I have completed time series of the CDW properties and Southern boundary Front position from each region,and compared ocean-based observations with satellite-based observations. I am currently assessing the coherence of (i) with atmospheric forcing, (ii) sea ice extent and (iii) the regional pattern of basal melting.
Goal 3: Document how the southward shift of the ACC impacts the CDW transport across the continental shelf break, offshore Prydz Bay, from 1997 to 2012.
This part is an extention of Goal 2, but applied to a heavily sampled area near Antarctica and involves a complete time series of the Southern Boundary Front from hydrography and satellite altimetry, of wind stress, and of atmospheric modes of variability. This work documents the impact of Southern Ocean dynamics on the basal melting beneath the Amery ice shelf.

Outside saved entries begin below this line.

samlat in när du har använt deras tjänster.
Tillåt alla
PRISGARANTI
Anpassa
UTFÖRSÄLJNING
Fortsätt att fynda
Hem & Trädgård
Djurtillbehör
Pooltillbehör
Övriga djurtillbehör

Exploitation and Dissemination
Two publications are currently planned as a direct product of the project:
- Paper 1 (Impact of recent Circumpolar Deep Water variability in Antarctic Ice Shelf – Ocean Interactions) is on draft and expected to be ready for submission by the end of the year (I am currently on maternity leave).
- Paper 2 (On the interaction of Circumpolar Deep Water with the Amery Ice Shelf from 1997 to 2012). This paper is on very early stages.

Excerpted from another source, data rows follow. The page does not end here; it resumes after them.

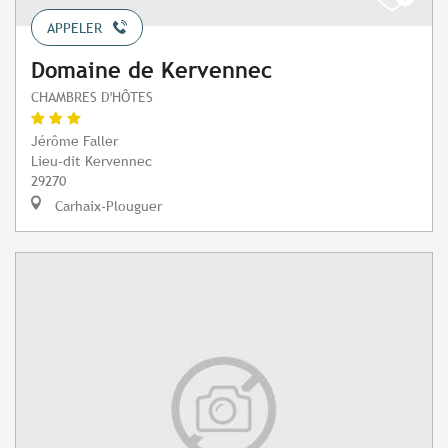
APPELER
Domaine de Kervennec
CHAMBRES D'HÔTES
Jérôme Faller
Lieu-dit Kervennec
29270
Carhaix-Plouguer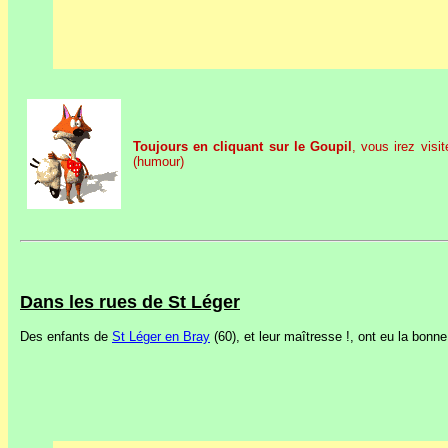
Toujours en cliquant sur le Goupil
, vous irez vis
(humour)
Dans les rues de St Léger
Des enfants de
St Léger en Bray
(60), et leur maîtresse !, ont eu la bonn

Attendance to several meetings have provided a very productive platform to showcase the results from this project. I attended European Geophysical Union annual meeting in 2018. I also had planned to attend the American Geophysical Union Ocean Sciences Meeting in Portland in February 2018 as an invited speaker. Unfortunately, I could not attend due to health issues. However, I will be presenting results from this project in the next Ocean Sciences meeting in February 2020. I have also been invited to visit several institution within Europe. For example, the British Antarctic Survey (twice), the University of East Anglia, the University of Copenhagen and the Alfred Wegener Institut (AWI) in Germany.
I am in contact with Emily Kastner, an author-illustrator of children’s books, to collaborate in her next book, “oceans†(https://www.emmykmakes.com). I hope we can extend this collaboration to include the role of the ocean in shaping up the coast lines through the poles.

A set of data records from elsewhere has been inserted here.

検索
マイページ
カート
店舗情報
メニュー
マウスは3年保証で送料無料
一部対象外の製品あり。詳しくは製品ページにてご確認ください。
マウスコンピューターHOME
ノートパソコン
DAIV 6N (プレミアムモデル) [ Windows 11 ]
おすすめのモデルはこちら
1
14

I have identified regions where there is a link between the Southern ocean Antarctic Circumpolar Current (ACC) dynamics and Antarctic ice shelves thinning. The ACC moves north and south as part of its natural dynamics. However, I have identified a trend in changing in water masses driven by the southward shift of the region where warm waters reach shallow depths around Antarctica. This is a new exciting results, with potential for studying the delivery of heat to the Antarctic coast using all year-round satellite observations and targeted areas of the ocean where to deploy long term observations platforms. This is an important advance as it provides a platform to target a critical player in setting future sea level rise by understanding how ocean heat is delivered to Antarctica and what drives it variability. Assessing how models currently reproduce the link and trends documented by this project will be an important step forward in improving estimates of sea level rise rates by considerably reducing model uncertainties of the estimates of future rates of sea level rise.